Saved data entries:
********************

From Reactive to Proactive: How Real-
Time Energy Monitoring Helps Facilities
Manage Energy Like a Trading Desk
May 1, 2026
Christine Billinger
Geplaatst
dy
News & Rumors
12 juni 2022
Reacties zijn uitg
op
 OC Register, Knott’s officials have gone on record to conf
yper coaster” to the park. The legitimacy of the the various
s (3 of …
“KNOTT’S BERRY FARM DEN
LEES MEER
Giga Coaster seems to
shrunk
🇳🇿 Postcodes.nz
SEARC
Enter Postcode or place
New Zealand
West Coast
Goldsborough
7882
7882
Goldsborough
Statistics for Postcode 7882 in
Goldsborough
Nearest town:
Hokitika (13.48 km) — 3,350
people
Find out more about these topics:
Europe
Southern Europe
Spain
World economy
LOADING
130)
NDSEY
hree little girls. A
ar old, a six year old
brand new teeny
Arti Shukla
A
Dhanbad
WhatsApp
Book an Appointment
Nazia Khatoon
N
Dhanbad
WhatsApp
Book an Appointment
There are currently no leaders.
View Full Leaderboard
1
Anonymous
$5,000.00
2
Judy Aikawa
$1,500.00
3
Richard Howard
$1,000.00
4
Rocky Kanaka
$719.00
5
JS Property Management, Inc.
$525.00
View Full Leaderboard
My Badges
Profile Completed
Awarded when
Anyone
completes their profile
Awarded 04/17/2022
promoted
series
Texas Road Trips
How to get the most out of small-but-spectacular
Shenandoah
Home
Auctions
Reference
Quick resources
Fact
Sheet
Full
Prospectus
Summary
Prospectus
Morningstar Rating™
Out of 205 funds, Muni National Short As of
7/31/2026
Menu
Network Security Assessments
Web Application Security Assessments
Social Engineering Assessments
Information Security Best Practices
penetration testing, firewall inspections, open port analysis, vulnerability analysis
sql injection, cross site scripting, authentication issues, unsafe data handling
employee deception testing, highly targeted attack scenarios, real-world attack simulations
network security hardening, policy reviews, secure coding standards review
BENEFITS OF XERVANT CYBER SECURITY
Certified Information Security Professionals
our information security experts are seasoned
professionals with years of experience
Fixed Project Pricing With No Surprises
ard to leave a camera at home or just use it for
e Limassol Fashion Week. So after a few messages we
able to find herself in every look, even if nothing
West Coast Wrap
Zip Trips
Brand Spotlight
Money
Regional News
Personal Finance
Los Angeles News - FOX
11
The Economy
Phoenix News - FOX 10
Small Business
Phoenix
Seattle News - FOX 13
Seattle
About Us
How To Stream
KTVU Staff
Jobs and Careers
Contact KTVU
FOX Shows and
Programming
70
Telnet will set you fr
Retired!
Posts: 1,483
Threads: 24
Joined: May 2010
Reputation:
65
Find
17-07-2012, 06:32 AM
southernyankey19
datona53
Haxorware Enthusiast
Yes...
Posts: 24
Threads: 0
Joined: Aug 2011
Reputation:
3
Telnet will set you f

********************

From the data above, give every line again exactly as it appears.

From Reactive to Proactive: How Real-
Time Energy Monitoring Helps Facilities
Manage Energy Like a Trading Desk
May 1, 2026
Christine Billinger
Geplaatst
dy
News & Rumors
12 juni 2022
Reacties zijn uitg
op
 OC Register, Knott’s officials have gone on record to conf
yper coaster” to the park. The legitimacy of the the various
s (3 of …
“KNOTT’S BERRY FARM DEN
LEES MEER
Giga Coaster seems to
shrunk
🇳🇿 Postcodes.nz
SEARC
Enter Postcode or place
New Zealand
West Coast
Goldsborough
7882
7882
Goldsborough
Statistics for Postcode 7882 in
Goldsborough
Nearest town:
Hokitika (13.48 km) — 3,350
people
Find out more about these topics:
Europe
Southern Europe
Spain
World economy
LOADING
130)
NDSEY
hree little girls. A
ar old, a six year old
brand new teeny
Arti Shukla
A
Dhanbad
WhatsApp
Book an Appointment
Nazia Khatoon
N
Dhanbad
WhatsApp
Book an Appointment
There are currently no leaders.
View Full Leaderboard
1
Anonymous
$5,000.00
2
Judy Aikawa
$1,500.00
3
Richard Howard
$1,000.00
4
Rocky Kanaka
$719.00
5
JS Property Management, Inc.
$525.00
View Full Leaderboard
My Badges
Profile Completed
Awarded when
Anyone
completes their profile
Awarded 04/17/2022
promoted
series
Texas Road Trips
How to get the most out of small-but-spectacular
Shenandoah
Home
Auctions
Reference
Quick resources
Fact
Sheet
Full
Prospectus
Summary
Prospectus
Morningstar Rating™
Out of 205 funds, Muni National Short As of
7/31/2026
Menu
Network Security Assessments
Web Application Security Assessments
Social Engineering Assessments
Information Security Best Practices
penetration testing, firewall inspections, open port analysis, vulnerability analysis
sql injection, cross site scripting, authentication issues, unsafe data handling
employee deception testing, highly targeted attack scenarios, real-world attack simulations
network security hardening, policy reviews, secure coding standards review
BENEFITS OF XERVANT CYBER SECURITY
Certified Information Security Professionals
our information security experts are seasoned
professionals with years of experience
Fixed Project Pricing With No Surprises
ard to leave a camera at home or just use it for
e Limassol Fashion Week. So after a few messages we
able to find herself in every look, even if nothing
West Coast Wrap
Zip Trips
Brand Spotlight
Money
Regional News
Personal Finance
Los Angeles News - FOX
11
The Economy
Phoenix News - FOX 10
Small Business
Phoenix
Seattle News - FOX 13
Seattle
About Us
How To Stream
KTVU Staff
Jobs and Careers
Contact KTVU
FOX Shows and
Programming
70
Telnet will set you fr
Retired!
Posts: 1,483
Threads: 24
Joined: May 2010
Reputation:
65
Find
17-07-2012, 06:32 AM
southernyankey19
datona53
Haxorware Enthusiast
Yes...
Posts: 24
Threads: 0
Joined: Aug 2011
Reputation:
3
Telnet will set you f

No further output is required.